Solution by Kaushal parikh

The attached text file "Artist_lists_small.txt" contains the favorite musical artists of 1000 users from LastFM. Each line is a list of up to 50 artists, formatted as follows:

Radiohead,Pulp,Morrissey,Delays,Stereophonics,Blur,Suede,Sleeper,The La's,Super Furry Animals\n Band of Horses,Iggy Pop,The Velvet Underground,Radiohead,The Decemberists,Morrissey,Television\n etc.

Write a program that, using this file as input, produces an output file containing a list of pairs of artists which appear TOGETHER in at least fifty different lists. For example, in the above sample, Radiohead and Morrissey appear together twice, but every other pair appears only once.

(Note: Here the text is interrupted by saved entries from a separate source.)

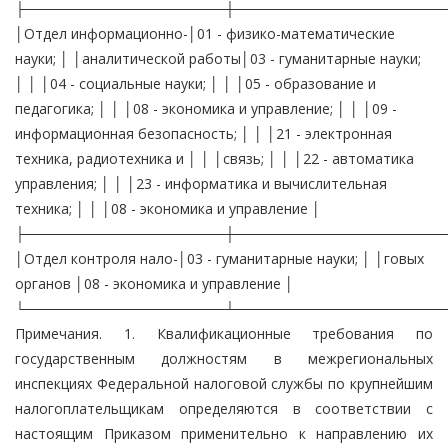
├────────────────────┼─────────────────────
│Отдел информационно-│01 - физико-математические
науки; │ │аналитической работы│03 - гуманитарные науки;
│ │ │04 - социальные науки; │ │ │05 - образование и
педагогика; │ │ │08 - экономика и управление; │ │ │09 -
информационная безопасность; │ │ │21 - электронная
техника, радиотехника и │ │ │связь; │ │ │22 - автоматика
управления; │ │ │23 - информатика и вычислительная
техника; │ │ │08 - экономика и управление │
├────────────────────┼─────────────────────
│Отдел контроля нало-│03 - гуманитарные науки; │ │говых
органов │08 - экономика и управление │
└────────────────────┴─────────────────────
Примечания. 1. Квалификационные требования по
государственным должностям в межрегиональных
инспекциях Федеральной налоговой службы по крупнейшим
налогоплательщикам определяются в соответствии с
настоящим Приказом применительно к направлению их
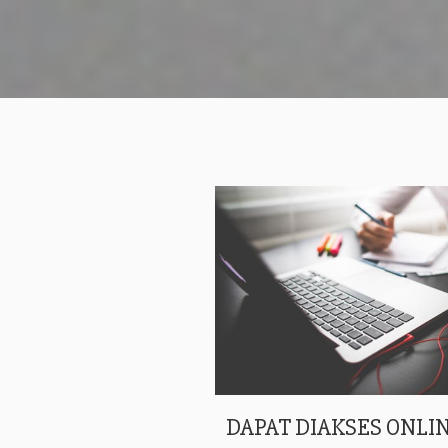
DAPAT DIAKSES ONLIN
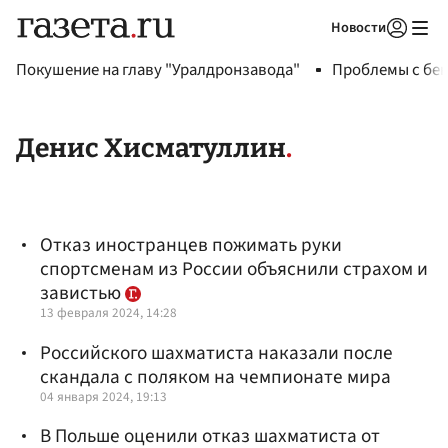
Новости
Авторизоваться
Покушение на главу "Уралдронзавода"
Проблемы с бен
Денис Хисматуллин
Отказ иностранцев пожимать руки
спортсменам из России объяснили страхом и
завистью
13 февраля 2024, 14:28
Российского шахматиста наказали после
скандала с поляком на чемпионате мира
04 января 2024, 19:13
В Польше оценили отказ шахматиста от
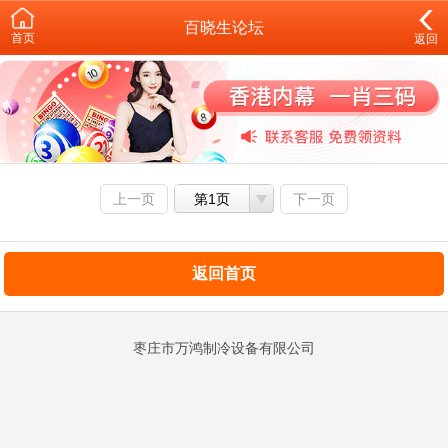
百晓生论坛
首页
返回
上一页
第1页
下一页
返回首页
枣庄市万鸿制冷设备有限公司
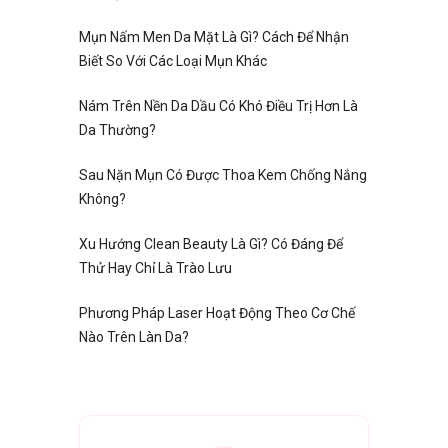
Mụn Nấm Men Da Mặt Là Gì? Cách Để Nhận
Biết So Với Các Loại Mụn Khác
Nám Trên Nền Da Dầu Có Khó Điều Trị Hơn Là
Da Thường?
Sau Nặn Mụn Có Được Thoa Kem Chống Nắng
Không?
Xu Hướng Clean Beauty Là Gì? Có Đáng Để
Thử Hay Chỉ Là Trào Lưu
Phương Pháp Laser Hoạt Động Theo Cơ Chế
Nào Trên Làn Da?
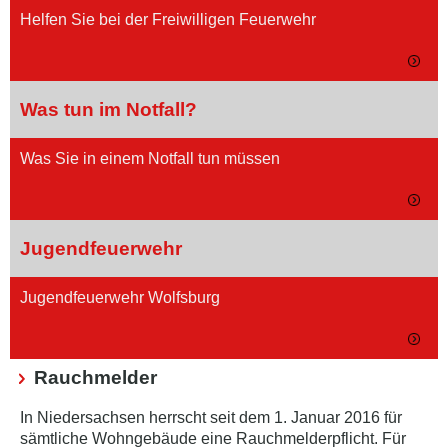
Helfen Sie bei der Freiwilligen Feuerwehr
Was tun im Notfall?
Was Sie in einem Notfall tun müssen
Jugendfeuerwehr
Jugendfeuerwehr Wolfsburg
Rauchmelder
In Niedersachsen herrscht seit dem 1. Januar 2016 für
sämtliche Wohngebäude eine Rauchmelderpflicht. Für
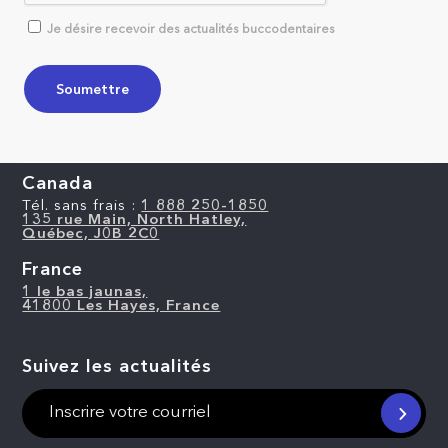
Je désire recevoir des actualités buccodentaires
Canada
Tél. sans frais :
1 888 250-1850
135 rue Main, North Hatley,
Québec, J0B 2C0
France
1 le bas jaunas,
41800 Les Hayes, France
Suivez les actualités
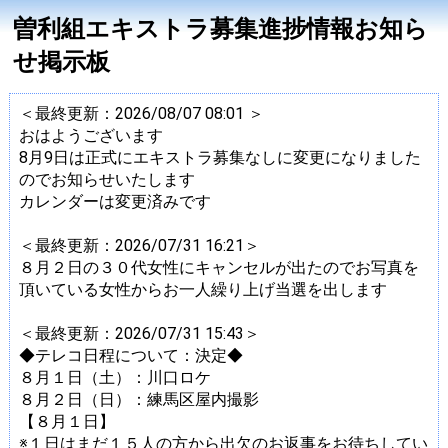
曽利組エキストラ募集進捗情報お知ら
せ掲示板
＜最終更新：2026/08/07 08:01 ＞
おはようございます
8月9日は正式にエキストラ募集なしに変更になりました
のでお知らせいたします
カレンダーは変更済みです
＜最終更新：2026/07/31 16:21＞
８月２日の３０代女性にキャンセルが出たのでお写真を
頂いている女性からお一人繰り上げ当選を出します
＜最終更新：2026/07/31 15:43＞
◆テレコ日程について：決定◆
８月１日（土）：川口ロケ
８月２日（日）：練馬区屋内撮影
【８月１日】
※１日はまだ１５人の方から出欠のお返事をお待ちしてい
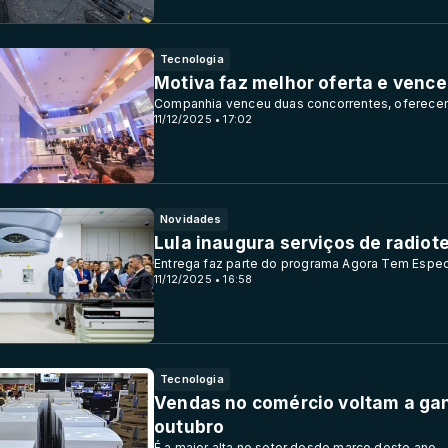
Tecnologia
Motiva faz melhor oferta e vence
Companhia venceu duas concorrentes, oferece
11/12/2025 • 17:02
Novidades
Lula inaugura serviços de radiot
Entrega faz parte do programa Agora Tem Especi
11/12/2025 • 16:58
Tecnologia
Vendas no comércio voltam a ga
outubro
É a maior alta no setor desde março deste ano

Your solution cannot store a list of all possible pairs of bands (don't use a 'brute force' approach). Your solution MAY return a best guess, i.e. lists which appear at least 50 times with high probability, as long as you explain why this tradeoff improves the performance of the algorithm. Please include, either in comments or in a separate file, a brief one-paragraph description of any optimizations you made and how they impact the run-time of the algorithm.

Your solution should preferably be implemented Java or PHP. Other languages may be considered on a case-by-case basis.